Recently I seem to be running into a little bit of a spamming problem with backlink's being submitted to the blog. It looks like the way .net blog engine does post is really easy for the spammer to be able to post lots and lots of comments with bots (I guess the spammers are getting good at this now). This sounds quite bad but everything is being caught by the spam filters so its really not so bad. So this is a bit of a guide to attempt to protect a website from such action coming from abusive computers around the internet.
Firstly here is a little background on the situation. Almost over night the amount of spam on the sites went from around 2-5 messages a week to around 500+ in a single day. This happened over a period of 2 days. So I needed a quick solution to attempt to put the bot's off a bit until I come up with a more complete solution. So this is a post handling only the basic "emergency" solution as a fast way to help protect a site. The first thing that comes to my mind is to block by ip address. It is quick and simple to do. It is also a solution that can be plugged into multiple websites very quickly.
The thing here to do first is to try to get a feel for how successful this is actually going to be. The .net blog engine setup I am using is based on MS SQL so it should be straight forward to access the data. So let's run some sql.

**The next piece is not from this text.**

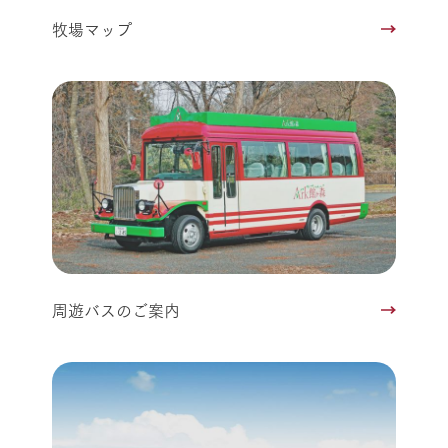
牧場マップ
周遊バスのご案内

SELECT COUNT(*) FROM be_PostComment WHERE IsSpam = 1 SELECT Ip, COUNT(*) AS Total FROM be_PostComment WHERE IsSpam = 1 GROUP BY Ip ORDER BY COUNT(*) DESC
The first query is going to give me the total number of spam comments. The 2nd the total number posted by ip address. So I have ~400 as the first results and in the 2nd set of results i have:
- 171 - 109.230.222.51
- 113 - 78.8.33.105
- 10 - 58.150.182.76
- etc..
It drops off quite sharply after than to 2's and 1's. Though something I did notice further down is a run of ip address's in the same range. 67.212.185.80-67.212.185.92 So I think that this is somebody attempting to do some sort of SEO by posting backlinks. So from what I was able to tell was by instantly blocking by ip address its going to reject around 70-80% of the spam before even accessing the site. Since the same bot's on the machines are just attempting to repost the same old crap.

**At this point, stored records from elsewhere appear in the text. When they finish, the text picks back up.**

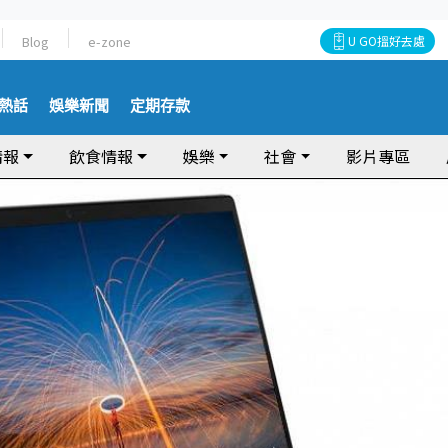
Blog
e-zone
U GO搵好去處
熱話
娛樂新聞
定期存款
情報
飲食情報
娛樂
社會
影片專區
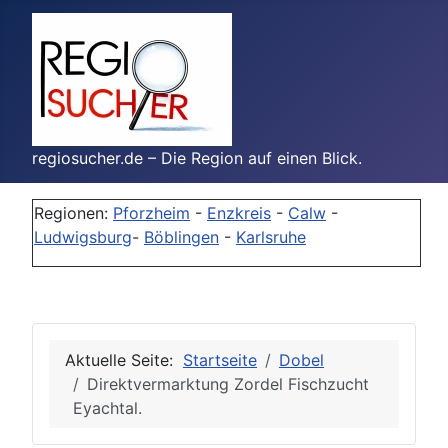
regiosucher.de – Die Region auf einen Blick.
Regionen:
Pforzheim
-
Enzkreis
-
Calw
-
Ludwigsburg
-
Böblingen
-
Karlsruhe
Aktuelle Seite:
Startseite
Dobel
Direktvermarktung Zordel Fischzucht
Eyachtal.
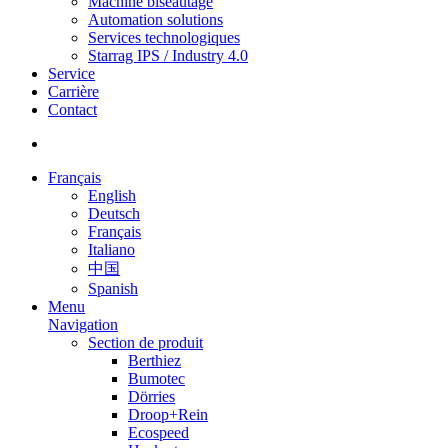
Machine biseautage
Automation solutions
Services technologiques
Starrag IPS / Industry 4.0
Service
Carrière
Contact
Français
English
Deutsch
Français
Italiano
中国
Spanish
Menu
Navigation
Section de produit
Berthiez
Bumotec
Dörries
Droop+Rein
Ecospeed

The next task is to actually do the blocking. Since we know its going to work (well kind of). I know that this isn't a solution but it took me less than an hour to implement and role out. The easy way for to block things in an asp.net application is to create an HttpModule based on the interface IHttpModule. I came up with the following basic's of what I wanted to do.

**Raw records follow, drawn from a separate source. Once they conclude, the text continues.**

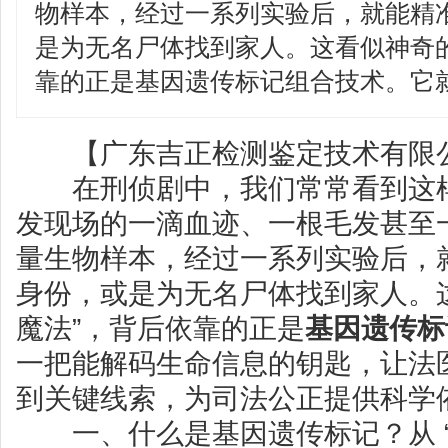
物样本，经过一系列实验后，就能精
是为无名尸体找到家人。这看似神奇的
靠的正是基因遗传标记组合技术。它
【广东吉正检测鉴定技术有限公
在刑侦剧中，我们常常看到这样
发现场的一滴血迹、一根毛发甚至
量生物样本，经过一系列实验后，
身份，或是为无名尸体找到家人。这
魔法”，背后依靠的正是
基因遗传标
一把能解码生命信息的钥匙，让法
到关键线索，为司法公正提供科学
一、什么是基因遗传标记？从 “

- Block Sites by IP (Kind of obvious this)
- Be able to feed data to the block list
- Limited caching so as not to use lots of resources per web request.
public class AddressCheck : IHttpModule { private static Dictionary<string, CachedIP> IPCache = new Dictionary<string, CachedIP>(); public void Init(HttpApplication App) { App.BeginRequest += new EventHandler(App_BeginRequest); } public void App_BeginRequest(object sender, EventArgs e) { HttpResponse Response = HttpContext.Current.Response; try { string CurrentIP = HttpContext.Current.Request.UserHostAddress; if (IPCache.ContainsKey(CurrentIP)) { if (IPCache[CurrentIP].Expires < DateTime.Now) { IPCache.Remove(CurrentIP); CheckAddress(CurrentIP); } } else { CheckAddress(CurrentIP); } if (IPCache[CurrentIP].Block == true) { SqlCommand SqlUpdateCount = new SqlCommand("UPDATE IPBlockList SET BlockCount = BlockCount + 1, LastBlocked = GETDATE() WHERE IPAddress = @IP"); SqlUpdateCount.Parameters.AddWithValue("@IP", CurrentIP); Conn.Execute(SqlUpdateCount); Response.Clear(); Response.Write("Sorry, You Are Banned From This Site!"); Response.End(); } } catch (Exception ) { Conn = null; /* Sometimes we can loose a database connection */ } } public void Dispose() { Conn.Dispose(); Conn = null; } private static bool CheckAddress(string CurrentIP) { SqlCommand SqlCheck = new SqlCommand("SELECT IPBlockListID FROM IPBlockList WHERE IPAddress = @IP"); SqlCheck.Parameters.AddWithValue("@IP", CurrentIP); object tmp = Conn.ExecuteScalar(SqlCheck); if (tmp != null) { IPCache[CurrentIP] = new CachedIP(CurrentIP, true); return true; } IPCache[CurrentIP] = new CachedIP(CurrentIP, false); return false; } private static DBConn _Conn = null; private static DBConn Conn { get { if (_Conn == null) _Conn = new DBConn(ConfigurationManager.ConnectionStrings["SqlServer"].ConnectionString); return _Conn; } set { _Conn = value; } } internal class CachedIP { public string IP = null; public DateTime Expires = DateTime.Now.AddMinutes(15); public bool Block = false; public CachedIP(string IP, bool Block) { this.IP = IP; this.Block = Block; } } }
It is really easy to setup. You just compile it in the class lib. and then drop it into the application's bin directory on the server. You will also need to add the module to the web config and the sql connection string. The connection string is hard coded in the module (this isn't an ideal thing). It is not that hard to separate them out into a configsection for the class lib if it is required (another tutorial sometime). So the module above is going to be accessing a data table of the following structure inside sql server.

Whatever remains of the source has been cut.